Mais qu’est-ce qu’on va faire de... Willy Schraen ?

Trouver une tête-à-claques à claquer, un concept fumeux à fumer, une quiche à entarter... C’est la raison d’être de notre chronique Mais qu’est-ce qu’on va faire de.... Aujourd’hui : l’inénarrable big boss de la Fédération nationale des chasseurs.

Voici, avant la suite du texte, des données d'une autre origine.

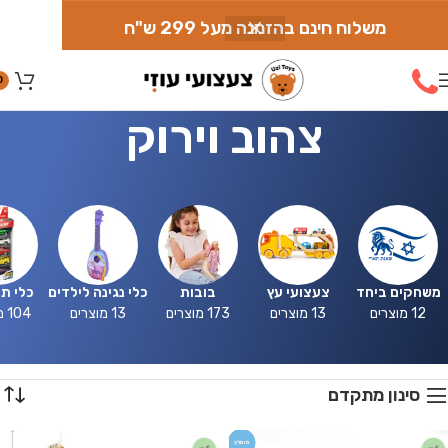
משלוח חינם בהזמנה מעל 299 ש"ח
0
צהוב וירוק
משחקים ביחד
צעצועי עץ
בובות
כלי נגינה לילדים
כלי ת
12 מוצרים
13 מוצרים
173 מוצרים
13 מוצרים
104 מוצרים
סינון מתקדם
מומלץ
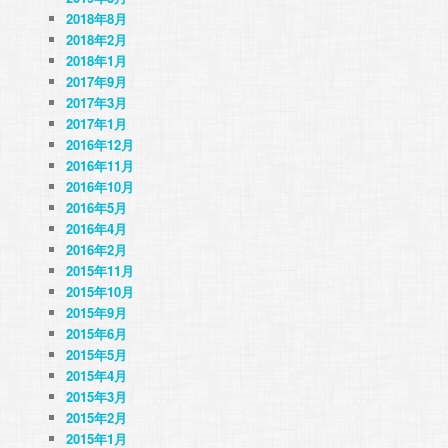
2018年8月
2018年2月
2018年1月
2017年9月
2017年3月
2017年1月
2016年12月
2016年11月
2016年10月
2016年5月
2016年4月
2016年2月
2015年11月
2015年10月
2015年9月
2015年6月
2015年5月
2015年4月
2015年3月
2015年2月
2015年1月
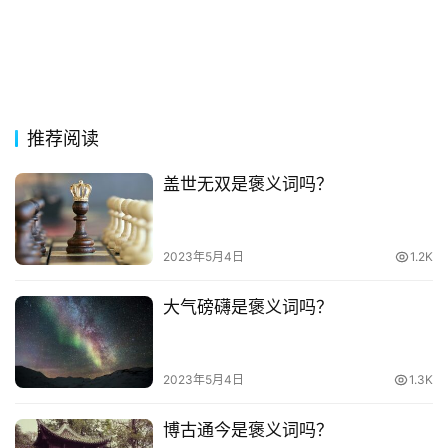
古
今
诗
词
推荐阅读
常
登录
注册
用
盖世无双是褒义词吗？
贺
词
2023年5月4日
1.2K
网
络
大气磅礴是褒义词吗？
热
词
2023年5月4日
1.3K
电
博古通今是褒义词吗？
影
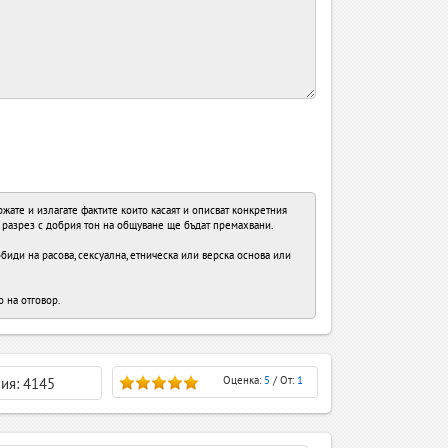
ате и излагате фактите които касаят и описват конкретния
в разрез с добрия тон на общуване ще бъдат премахвани.
иди на расова, сексуална, етническа или верска основа или
о на отговор.
Оценка:
5
/ От:
1
ия: 4145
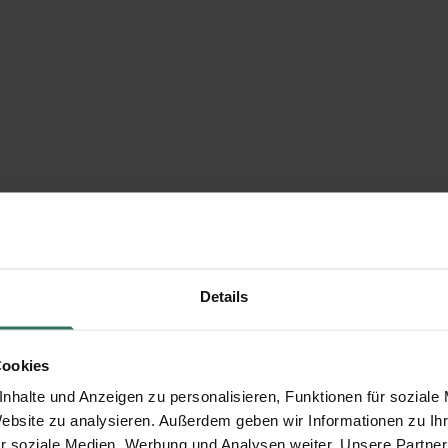
Details
Cookies
nhalte und Anzeigen zu personalisieren, Funktionen für soziale
Website zu analysieren. Außerdem geben wir Informationen zu I
r soziale Medien, Werbung und Analysen weiter. Unsere Partner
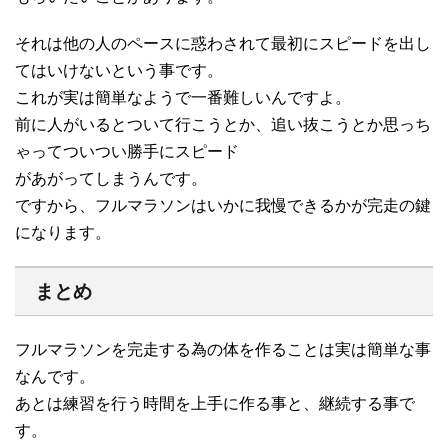
それは他の人のペースに惑わされて最初にスピードを出し
てはいけないという事です。
これが実は簡単なようで一番難しいんですよ。
前に人がいるとついて行こうとか、追い抜こうとか思っち
ゃってついつい勝手にスピード
があがってしまうんです。
ですから、フルマラソンはいかに我慢できるかが完走の鍵
になります。
まとめ
フルマラソンを完走する為の体を作ることは実は簡単な事
なんです。
あとは練習を行う時間を上手に作る事と、継続する事で
す。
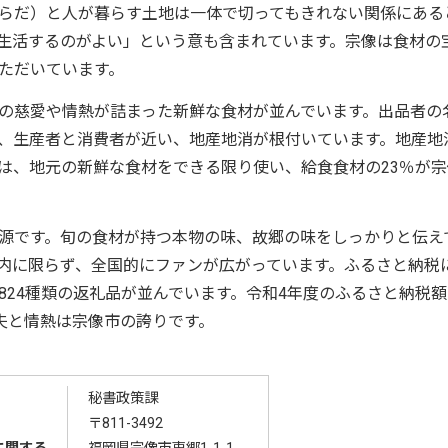
らだ）と人が暮らす土地は一体で切ってもきれない関係にある
生活するのがよい」という意も含まれています。宗像は食材の
ただいています。
の慈愛や情熱が詰まった新鮮な食材が並んでいます。出品者の
、生産者と消費者が近い、地産地消が根付いています。地産地
は、地元の新鮮な食材をできる限り使い、給食食材の23％が宗
源です。旬の食材が持つ本物の味、故郷の味をしっかりと伝え
内に限らず、全国的にファンが広がっています。ふるさと納税
24種類の返礼品が並んでいます。令和4年度のふるさと納税額
の工夫と情熱は宗像市の誇りです。
秘書政策課
〒811-3492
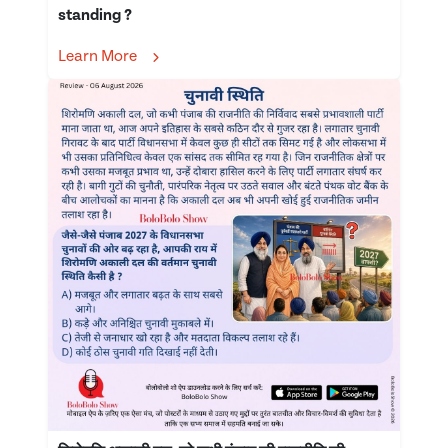
standing ?
Learn More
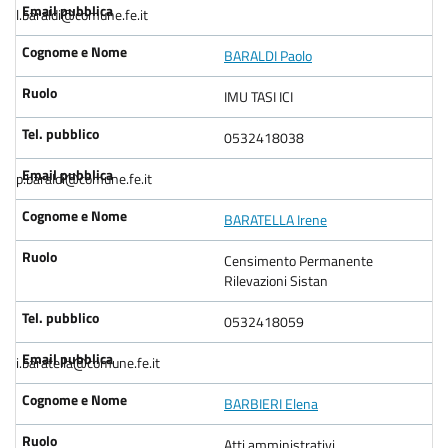
l.baraldi@comune.fe.it
BARALDI Paolo
IMU TASI ICI
0532418038
p.baraldi@comune.fe.it
BARATELLA Irene
Censimento Permanente
Rilevazioni Sistan
0532418059
i.baratella@comune.fe.it
BARBIERI Elena
Atti amministrativi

« Si on interdit la chasse le dimanche, cela risque de faire augmenter les féminicides. » En vrai, lorsque ces mots attribués à Willy Schraen, le patron de la puissante Fédération nationale des chasseurs (FNC), ont circulé sur Twitter en janvier dernier, on a mis quelques minutes avant de vérifier la source et découvrir qu’ils émanaient d’un compte parodique… C’est qu’avec le boss des crosses on peut s’attendre à tout, et donc au pire. La liste de ses provocations est longue comme le canon d’un calibre 12. Pour 2022 on lui doit : une invitation « à se promener chez eux »1 aux marcheurs du dimanche effrayés à l’idée d’être pris pour des sangliers ; un numéro de haute-voltige complotiste sur fond de campagne des législatives, « On nous parle de canicule, d’écologie... bizarrement dans l’entre-deux-tours ! Les rapports du Giec qui sortent tous les trois jours quand on est dans les élections, ça commence à bien faire aussi2 » ; une minimisation mensongère des victimes d’accidents de chasse, « moins d’une par an », affirme-t-il, quand l’Office français de la biodiversité recense, pour la saison 2020-2021, 80 accidents de chasse dont sept mortels, et souligne que la part de non-chasseurs parmi les victimes ne cesse d’augmenter3 ; et, in fine, pour en revenir à la possible interdiction de la chasse le dimanche, cette sortie lourde de sous-entendus : « Je ne vous donne pas cinq ans et vous avez la ruralité à feu et à sang »4. Dans la bouche d’un gus qui peut revendiquer le soutien de plus d’un million d’adhérents armés, on imagine le tableau promis : si Willy Schraen n’a que peu goûté les Gilets jaunes (il aime l’ordre, Willy), on comprend qu’il lâcherait volontiers ses Gilets oranges sur les ronds-points, et pas la crosse en l’air… Message reçu à l’Élysée, l’idée d’une interdiction dominicale a été recalée.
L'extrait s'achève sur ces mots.